> Problem to solve
Set down the full listing that follows, word for word.

# # # # #

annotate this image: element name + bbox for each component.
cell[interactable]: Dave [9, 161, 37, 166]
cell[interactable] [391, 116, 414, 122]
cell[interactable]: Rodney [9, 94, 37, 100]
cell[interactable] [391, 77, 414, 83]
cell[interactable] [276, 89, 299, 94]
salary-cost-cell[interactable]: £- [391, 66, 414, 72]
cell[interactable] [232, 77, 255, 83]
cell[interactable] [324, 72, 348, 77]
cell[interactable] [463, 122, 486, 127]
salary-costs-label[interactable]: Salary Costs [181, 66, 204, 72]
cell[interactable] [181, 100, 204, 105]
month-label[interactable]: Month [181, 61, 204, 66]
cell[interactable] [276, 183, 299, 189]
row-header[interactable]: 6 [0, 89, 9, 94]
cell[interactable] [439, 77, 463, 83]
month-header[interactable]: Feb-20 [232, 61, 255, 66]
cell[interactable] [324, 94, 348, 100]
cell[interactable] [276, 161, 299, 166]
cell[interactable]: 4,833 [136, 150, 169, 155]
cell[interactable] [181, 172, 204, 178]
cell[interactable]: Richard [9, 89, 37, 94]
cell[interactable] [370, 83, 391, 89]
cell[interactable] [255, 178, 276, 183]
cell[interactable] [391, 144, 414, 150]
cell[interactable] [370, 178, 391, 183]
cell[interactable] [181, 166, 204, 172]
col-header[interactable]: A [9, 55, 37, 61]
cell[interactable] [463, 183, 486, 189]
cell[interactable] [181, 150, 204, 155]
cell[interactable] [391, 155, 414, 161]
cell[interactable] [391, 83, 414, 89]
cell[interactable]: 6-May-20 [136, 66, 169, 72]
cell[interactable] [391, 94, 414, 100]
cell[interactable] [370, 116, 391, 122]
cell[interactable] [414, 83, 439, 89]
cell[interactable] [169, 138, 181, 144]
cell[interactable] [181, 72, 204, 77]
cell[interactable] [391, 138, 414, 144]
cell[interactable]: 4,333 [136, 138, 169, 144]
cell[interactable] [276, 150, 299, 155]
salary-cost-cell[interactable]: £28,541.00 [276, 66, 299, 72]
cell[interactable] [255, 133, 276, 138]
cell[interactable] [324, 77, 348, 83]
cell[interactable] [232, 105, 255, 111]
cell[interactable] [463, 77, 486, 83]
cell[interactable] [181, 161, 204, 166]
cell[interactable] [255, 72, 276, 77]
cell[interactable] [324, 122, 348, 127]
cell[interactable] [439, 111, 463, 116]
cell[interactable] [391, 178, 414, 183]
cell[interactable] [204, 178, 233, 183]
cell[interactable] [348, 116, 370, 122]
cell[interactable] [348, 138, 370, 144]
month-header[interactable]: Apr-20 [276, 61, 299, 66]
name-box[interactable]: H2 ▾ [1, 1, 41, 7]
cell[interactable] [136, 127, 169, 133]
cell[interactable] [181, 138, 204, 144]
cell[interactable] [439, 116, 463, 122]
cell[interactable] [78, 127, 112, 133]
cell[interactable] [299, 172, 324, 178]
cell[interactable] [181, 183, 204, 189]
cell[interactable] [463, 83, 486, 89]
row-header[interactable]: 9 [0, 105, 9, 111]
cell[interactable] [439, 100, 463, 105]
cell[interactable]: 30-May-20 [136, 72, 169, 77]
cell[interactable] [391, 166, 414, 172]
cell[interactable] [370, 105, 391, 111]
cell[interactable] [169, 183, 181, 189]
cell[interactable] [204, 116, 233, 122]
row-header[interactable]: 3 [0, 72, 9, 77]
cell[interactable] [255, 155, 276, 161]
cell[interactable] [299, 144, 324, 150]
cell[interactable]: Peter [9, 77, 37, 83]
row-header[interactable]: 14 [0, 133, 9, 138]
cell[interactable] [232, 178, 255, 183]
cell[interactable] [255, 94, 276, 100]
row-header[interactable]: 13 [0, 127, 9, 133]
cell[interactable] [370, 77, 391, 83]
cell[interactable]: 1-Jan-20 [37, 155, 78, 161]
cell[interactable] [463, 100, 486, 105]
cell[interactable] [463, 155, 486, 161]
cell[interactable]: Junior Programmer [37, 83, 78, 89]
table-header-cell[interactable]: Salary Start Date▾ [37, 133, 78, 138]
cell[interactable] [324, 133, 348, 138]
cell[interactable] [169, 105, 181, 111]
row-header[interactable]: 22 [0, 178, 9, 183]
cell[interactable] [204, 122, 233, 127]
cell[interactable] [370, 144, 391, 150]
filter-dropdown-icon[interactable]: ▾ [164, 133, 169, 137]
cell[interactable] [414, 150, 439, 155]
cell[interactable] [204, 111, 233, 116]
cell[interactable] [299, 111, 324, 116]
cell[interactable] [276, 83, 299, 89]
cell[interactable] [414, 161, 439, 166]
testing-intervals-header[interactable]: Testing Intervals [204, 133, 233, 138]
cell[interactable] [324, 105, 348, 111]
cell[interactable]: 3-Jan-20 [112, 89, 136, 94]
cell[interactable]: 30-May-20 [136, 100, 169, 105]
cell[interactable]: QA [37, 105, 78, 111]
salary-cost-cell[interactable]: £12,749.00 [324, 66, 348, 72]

# # # # #

> Written answer
annotate this image: element name + bbox for each component.
cell[interactable]: Dave [9, 161, 37, 166]
cell[interactable] [391, 116, 414, 122]
cell[interactable]: Rodney [9, 94, 37, 100]
cell[interactable] [391, 77, 414, 83]
cell[interactable] [276, 89, 299, 94]
salary-cost-cell[interactable]: £- [391, 66, 414, 72]
cell[interactable] [232, 77, 255, 83]
cell[interactable] [324, 72, 348, 77]
cell[interactable] [463, 122, 486, 127]
salary-costs-label[interactable]: Salary Costs [181, 66, 204, 72]
cell[interactable] [181, 100, 204, 105]
month-label[interactable]: Month [181, 61, 204, 66]
cell[interactable] [276, 183, 299, 189]
row-header[interactable]: 6 [0, 89, 9, 94]
cell[interactable] [439, 77, 463, 83]
month-header[interactable]: Feb-20 [232, 61, 255, 66]
cell[interactable] [324, 94, 348, 100]
cell[interactable] [276, 161, 299, 166]
cell[interactable]: 4,833 [136, 150, 169, 155]
cell[interactable] [181, 172, 204, 178]
cell[interactable]: Richard [9, 89, 37, 94]
cell[interactable] [370, 83, 391, 89]
cell[interactable] [255, 178, 276, 183]
cell[interactable] [391, 144, 414, 150]
cell[interactable] [370, 178, 391, 183]
cell[interactable] [181, 166, 204, 172]
col-header[interactable]: A [9, 55, 37, 61]
cell[interactable] [463, 183, 486, 189]
cell[interactable] [181, 150, 204, 155]
cell[interactable] [391, 155, 414, 161]
cell[interactable] [391, 83, 414, 89]
cell[interactable]: 6-May-20 [136, 66, 169, 72]
cell[interactable] [391, 94, 414, 100]
cell[interactable] [370, 116, 391, 122]
cell[interactable] [414, 83, 439, 89]
cell[interactable] [169, 138, 181, 144]
cell[interactable] [181, 72, 204, 77]
cell[interactable] [391, 138, 414, 144]
cell[interactable]: 4,333 [136, 138, 169, 144]
cell[interactable] [276, 150, 299, 155]
salary-cost-cell[interactable]: £28,541.00 [276, 66, 299, 72]
cell[interactable] [255, 133, 276, 138]
cell[interactable] [324, 77, 348, 83]
cell[interactable] [232, 105, 255, 111]
cell[interactable] [463, 77, 486, 83]
cell[interactable] [181, 161, 204, 166]
cell[interactable] [255, 72, 276, 77]
cell[interactable] [324, 122, 348, 127]
cell[interactable] [439, 111, 463, 116]
cell[interactable] [391, 178, 414, 183]
cell[interactable] [204, 178, 233, 183]
cell[interactable] [348, 116, 370, 122]
cell[interactable] [348, 138, 370, 144]
month-header[interactable]: Apr-20 [276, 61, 299, 66]
name-box[interactable]: H2 ▾ [1, 1, 41, 7]
cell[interactable] [136, 127, 169, 133]
cell[interactable] [181, 138, 204, 144]
cell[interactable] [439, 116, 463, 122]
cell[interactable] [78, 127, 112, 133]
cell[interactable] [299, 172, 324, 178]
cell[interactable] [181, 183, 204, 189]
cell[interactable] [463, 83, 486, 89]
row-header[interactable]: 9 [0, 105, 9, 111]
cell[interactable] [439, 100, 463, 105]
cell[interactable]: 30-May-20 [136, 72, 169, 77]
cell[interactable] [391, 166, 414, 172]
cell[interactable] [370, 105, 391, 111]
cell[interactable] [169, 183, 181, 189]
cell[interactable] [204, 116, 233, 122]
row-header[interactable]: 3 [0, 72, 9, 77]
cell[interactable] [255, 155, 276, 161]
cell[interactable] [299, 144, 324, 150]
cell[interactable]: Peter [9, 77, 37, 83]
row-header[interactable]: 14 [0, 133, 9, 138]
cell[interactable] [232, 178, 255, 183]
cell[interactable] [255, 94, 276, 100]
row-header[interactable]: 13 [0, 127, 9, 133]
cell[interactable] [370, 77, 391, 83]
cell[interactable]: 1-Jan-20 [37, 155, 78, 161]
cell[interactable] [463, 100, 486, 105]
cell[interactable] [463, 155, 486, 161]
cell[interactable]: Junior Programmer [37, 83, 78, 89]
table-header-cell[interactable]: Salary Start Date▾ [37, 133, 78, 138]
cell[interactable] [324, 133, 348, 138]
cell[interactable] [169, 105, 181, 111]
row-header[interactable]: 22 [0, 178, 9, 183]
cell[interactable] [204, 122, 233, 127]
cell[interactable] [370, 144, 391, 150]
filter-dropdown-icon[interactable]: ▾ [164, 133, 169, 137]
cell[interactable] [414, 150, 439, 155]
cell[interactable] [204, 111, 233, 116]
cell[interactable] [299, 111, 324, 116]
cell[interactable] [276, 83, 299, 89]
cell[interactable] [414, 161, 439, 166]
testing-intervals-header[interactable]: Testing Intervals [204, 133, 233, 138]
cell[interactable] [324, 105, 348, 111]
cell[interactable]: 3-Jan-20 [112, 89, 136, 94]
cell[interactable]: 30-May-20 [136, 100, 169, 105]
cell[interactable]: QA [37, 105, 78, 111]
salary-cost-cell[interactable]: £12,749.00 [324, 66, 348, 72]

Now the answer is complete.